This text is from: A dictionary of Greek and Roman biography and mythology, 1873 (ed. William Smith). Cited Dec 2005 from The Perseus Project URL below, which contains interesting hyperlinks


Historians

Baton

Baton, of Sinope, a Greek rhetorician and historian, who lived subsequently to Aratus of Sicyon. (Plut. Agis, 15.) The following works of his are mentioned by the ancient writers: - 1. Commentaries on Persian affairs. (Persika, Strab. xii.) 2. On the tyrants of Ephesus. (Athen. vii.; comp. Suidas, s.v. Puthagoras Ephesios.) 3. On Thessaly and Haemonia. (Athen, xiv.) 4. On the tyranny of Hieronymus. (Athen. vi.) 5. On the poet Ion. (Athen. x.) 6. A history of Attica. (Schol. ad Pind. Isth. iv. 104, where Biickh reads Baton instead of Batos.)
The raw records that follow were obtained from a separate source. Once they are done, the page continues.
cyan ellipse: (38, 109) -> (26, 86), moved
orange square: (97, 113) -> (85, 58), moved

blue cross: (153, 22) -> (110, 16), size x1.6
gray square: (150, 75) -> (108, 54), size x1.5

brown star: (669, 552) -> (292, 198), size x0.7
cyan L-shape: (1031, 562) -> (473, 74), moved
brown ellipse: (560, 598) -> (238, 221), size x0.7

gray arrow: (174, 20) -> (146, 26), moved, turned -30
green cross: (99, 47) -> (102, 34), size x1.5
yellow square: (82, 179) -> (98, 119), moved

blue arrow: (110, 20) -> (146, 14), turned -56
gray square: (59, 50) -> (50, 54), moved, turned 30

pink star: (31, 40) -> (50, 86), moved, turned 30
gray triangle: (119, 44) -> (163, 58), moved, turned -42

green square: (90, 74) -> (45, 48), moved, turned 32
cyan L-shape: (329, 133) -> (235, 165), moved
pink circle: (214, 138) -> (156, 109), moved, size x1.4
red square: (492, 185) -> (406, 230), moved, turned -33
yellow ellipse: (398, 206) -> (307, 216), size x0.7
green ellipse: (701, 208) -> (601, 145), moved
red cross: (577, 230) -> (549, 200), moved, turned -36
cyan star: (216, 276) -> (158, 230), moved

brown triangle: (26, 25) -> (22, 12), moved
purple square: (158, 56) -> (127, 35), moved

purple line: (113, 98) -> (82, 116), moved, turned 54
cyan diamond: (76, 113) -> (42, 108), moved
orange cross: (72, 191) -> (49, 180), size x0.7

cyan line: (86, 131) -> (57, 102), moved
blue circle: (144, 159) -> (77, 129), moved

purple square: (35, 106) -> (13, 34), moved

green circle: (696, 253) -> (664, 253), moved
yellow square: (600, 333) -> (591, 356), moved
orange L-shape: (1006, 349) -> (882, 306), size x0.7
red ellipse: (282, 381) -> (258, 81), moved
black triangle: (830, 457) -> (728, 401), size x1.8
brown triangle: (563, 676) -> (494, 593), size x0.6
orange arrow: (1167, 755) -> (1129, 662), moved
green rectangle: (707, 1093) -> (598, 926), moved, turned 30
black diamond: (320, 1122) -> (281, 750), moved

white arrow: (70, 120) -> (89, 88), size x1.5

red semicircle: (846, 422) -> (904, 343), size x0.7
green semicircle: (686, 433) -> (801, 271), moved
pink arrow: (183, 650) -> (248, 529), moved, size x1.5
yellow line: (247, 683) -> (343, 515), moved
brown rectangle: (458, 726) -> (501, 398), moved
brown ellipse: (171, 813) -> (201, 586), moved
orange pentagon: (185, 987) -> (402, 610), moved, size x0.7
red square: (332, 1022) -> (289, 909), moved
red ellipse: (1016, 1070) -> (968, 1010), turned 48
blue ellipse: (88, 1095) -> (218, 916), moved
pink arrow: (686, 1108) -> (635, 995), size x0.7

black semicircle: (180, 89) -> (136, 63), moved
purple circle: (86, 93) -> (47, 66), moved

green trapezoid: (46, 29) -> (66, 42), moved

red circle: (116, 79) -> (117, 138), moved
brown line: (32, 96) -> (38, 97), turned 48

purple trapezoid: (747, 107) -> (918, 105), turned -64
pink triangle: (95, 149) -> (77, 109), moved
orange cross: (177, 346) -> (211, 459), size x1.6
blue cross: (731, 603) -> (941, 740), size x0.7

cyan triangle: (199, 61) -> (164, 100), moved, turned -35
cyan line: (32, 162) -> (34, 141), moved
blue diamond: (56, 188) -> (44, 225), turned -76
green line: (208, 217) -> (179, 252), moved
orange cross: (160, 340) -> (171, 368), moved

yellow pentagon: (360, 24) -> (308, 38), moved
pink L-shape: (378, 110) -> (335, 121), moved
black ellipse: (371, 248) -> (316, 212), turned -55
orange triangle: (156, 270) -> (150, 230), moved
This text is from: A dictionary of Greek and Roman biography and mythology, 1873 (ed. William Smith). Cited Sep 2005 from The Perseus Project URL below, which contains interesting hyperlinks


Poets

Heracleides

Heracleides. Of Sinope: under this name we possess a Greek epigram in the Greek Anthology (vii. 329). It is not improbable that two other epigrams (vii. 281, 465) are likewise his productions, though his native place is not mentioned there. He seems to have been a poet of some celebrity, as Diogenes Laertius (v. 94) mentions him as epigrammaton poietes liguros. Diogenes Laertius (l. c.) mentions fourteen persons of this name.

Historic figures

Mithridates VI Eupator (2nd/1st c. B.C.)

   Mithridates VI., king of Pontus (120-63), surnamed Eupator, also Dionysus, but more commonly "the Great," was the son and successor of the preceding, and was only eleven years old at the period of his accession. We have very imperfect information concerning the earlier years of his reign, and much of what has been transmitted wears a suspicious aspect. It is said that immediately on ascending the throne he found himself assailed by the designs of his guardians, but that he succeeded in eluding all their machinations, partly by displaying a courage and address in warlike exercises beyond his years, partly by the use of antidotes against poison, to which he began thus early to accustom himself. In order to evade the designs formed against his life, he also devoted much of his time to hunting, and took refuge in the remotest and most unfrequented regions, under pretence of pursuing the pleasures of the chase. Whatever truth there may be in these accounts, it is certain that when he attained to manhood he was not only endowed with consummate skill in all martial exercises, and possessed of a bodily frame inured to all hardships as well as a spirit to brave every danger, but his naturally vigorous intellect had been improved by careful culture. As a boy, he had been brought up at Sinope, where he had probably received the elements of a Greek education; and so powerful was his memory that he is said to have learned not less than twenty-two languages, and to have been able in the days of his greatest power to transact business with the deputies of every tribe subject to his rule in their own peculiar dialect.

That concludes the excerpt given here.